The FDA approval was based on data from an initial open-label study and three randomized placebo-controlled trials that demonstrated the efficacy of brexanolone in reducing depression in postpartum women over a 60-hour continuous IV infusion that was designed to restore allopregnanolone levels to third trimester pregnancy levels. ² The results were both clinically and statistically significant, demonstrating a positive response with brexanolone versus placebo by the end of the 60-hour infusion period and through 30 days postinfusion. ⁷

Although most study participants reported no adverse events, 5% experienced excessive sedation or a sudden loss of consciousness that led the FDA to implement a Risk Evaluation and Mitigation Strategy (REMS), that is, a drug safety program designed to ensure that the benefits of the medication outweigh its risks. Presently, brexanolone is available only through this restricted REMS protocol. ² In brief, the REMS protocol mandates close monitoring for potential central nervous system (CNS) and respiratory depression in an REMS-certified facility. The adverse reactions seen in some of the aforementioned studies gave rise to the added requirement that another caregiver must be at hand when and if the baby is present during the treatment. ²

Treatment with brexanolone in an REMS-certified facility entails several key requirements: designation of a Zulresso™ REMS-authorized representative; identification of the optimal treatment unit and admitting service, creation, and implementation of Zulresso REMS training for all providers likely to care for these patients; and compliance in completing the necessary REMS documentation. ² Owing to the challenges involved in implementing the REMS protocol in any medical facility, only a limited number of medical facilities presently offer this IV-based treatment.

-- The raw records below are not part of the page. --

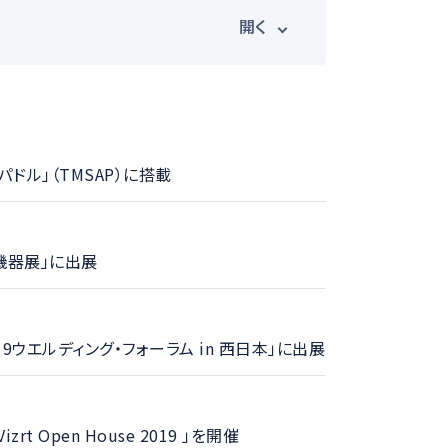
光学計測ソリューション
信システム
映像伝送サービス
パドル」（TMSAP）に搭載
ス
メディア掲載
送機器展」に出展
ウエルディング・フォーラム in 西日本」に出展
 Open House 2019 」を開催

Logistical and system-based factors contribute additional challenges to the treatment mode. These challenges include the development of policy and protocols for administering brexanolone, contracting with insurance companies, ensuring insurance preauthorization, and the high cost. ² Additional barriers involve psychosocial factors such as the lack of access to perinatal psychiatric services, lack of family support needed during the 60-hour IV infusion, and cultural biases/stigmas that might dissuade individuals of certain minority populations from seeking mental health treatment for fear of shame and/or mistrust in the medical community.

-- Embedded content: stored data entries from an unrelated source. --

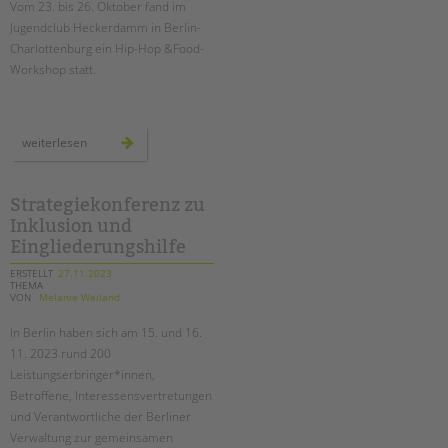
Vom 23. bis 26. Oktober fand im
Suchen
Jugendclub Heckerdamm in Berlin-
EINGLIEDERUNGSHILFE
Charlottenburg ein Hip-Hop &Food-
Workshop statt.
BETREUTES WOHNEN
TANDEM BTL AKADEMIE
hip-
weiterlesen
hop
Zertfikatskurse
&
food-
Seminarkalender
workshop
im
Strategiekonferenz zu
Seminarräume
jugendclub
Inklusion und
heckerdamm
Eingliederungshilfe
STADTTEILARBEIT
ERSTELLT
27.11.2023
THEMA
PROFIL | LEITBILD
VON
Melanie Weiland
Bereiche im Überblick
In Berlin haben sich am 15. und 16.
Kinder- und Jugendschutz
11. 2023 rund 200
Leistungserbringer*innen,
Unsere Videos
Betroffene, Interessensvertretungen
Gesellschafter VdK
und Verantwortliche der Berliner
schoolcoach BTL
Verwaltung zur gemeinsamen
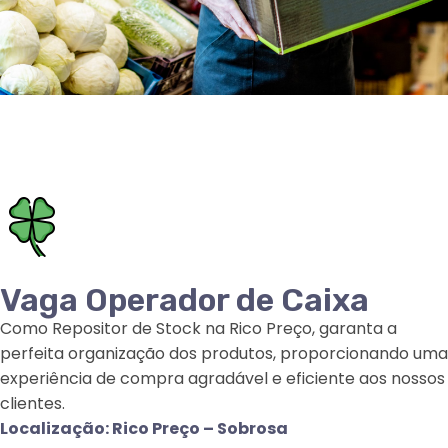
Vaga Operador de Caixa​
Como Repositor de Stock na Rico Preço, garanta a
perfeita organização dos produtos, proporcionando uma
experiência de compra agradável e eficiente aos nossos
clientes.
Localização: Rico Preço – Sobrosa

To address the above issues, the FDA has recently approved an oral formulation of allopregnanolone, zuranolone (Zurzuvae). The efficacy of zuranolone for the treatment of PPD in adults was demonstrated in two randomized double-blind placebo-controlled multicenter studies. ⁸ In both phase 3 clinical trials that compared oral zuranolone versus placebo, patients in the zuranolone-treated groups demonstrated a statistically significant improvement in depressive symptoms as measured by the Hamilton Depression Rating Scale (HAM-D) at day 15 as compared with the placebo groups. Significant improvement in depressive symptoms was observed as early as day 3 and was sustained at all measured timepoints through day 45 of the treatment. ⁸

Zuranolone was generally well tolerated. Most treatment-emergent adverse effects, including somnolence, dizziness, and sedation, proved mild or moderate in severity. ⁸ Zuranolone will carry a boxed warning stating that patients should not drive or operate heavy machinery for at least 12 hours after taking it due to its CNS depressant effects. However, unlike brexanolone, treatment with zuranolone will not be restricted for use through an REMS protocol that will make it possible for patients to receive this treatment at home.

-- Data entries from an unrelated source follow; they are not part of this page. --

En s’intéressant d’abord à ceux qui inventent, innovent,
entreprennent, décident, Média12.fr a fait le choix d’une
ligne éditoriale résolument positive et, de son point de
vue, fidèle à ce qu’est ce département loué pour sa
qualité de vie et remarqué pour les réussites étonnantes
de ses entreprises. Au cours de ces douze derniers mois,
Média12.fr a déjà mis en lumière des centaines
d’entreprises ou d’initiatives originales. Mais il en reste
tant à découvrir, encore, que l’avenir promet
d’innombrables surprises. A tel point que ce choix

The ability to prescribe zuranolone in an outpatient setting will provide wider access and convenience for all patients experiencing PPD. Patients who are wary of seeking mental health services may feel more comfortable accepting treatment with zuranolone in an obstetrical and/or primary care clinic. At this time, the cost of zuranolone is unknown, but it is expected to be well below the cost associated with brexanolone. Given the prevalence and substantial adverse maternal and child outcomes associated with PPD, and the elimination of several barriers in receiving this targeted treatment, zuranolone represents a major breakthrough for the treatment of PPD.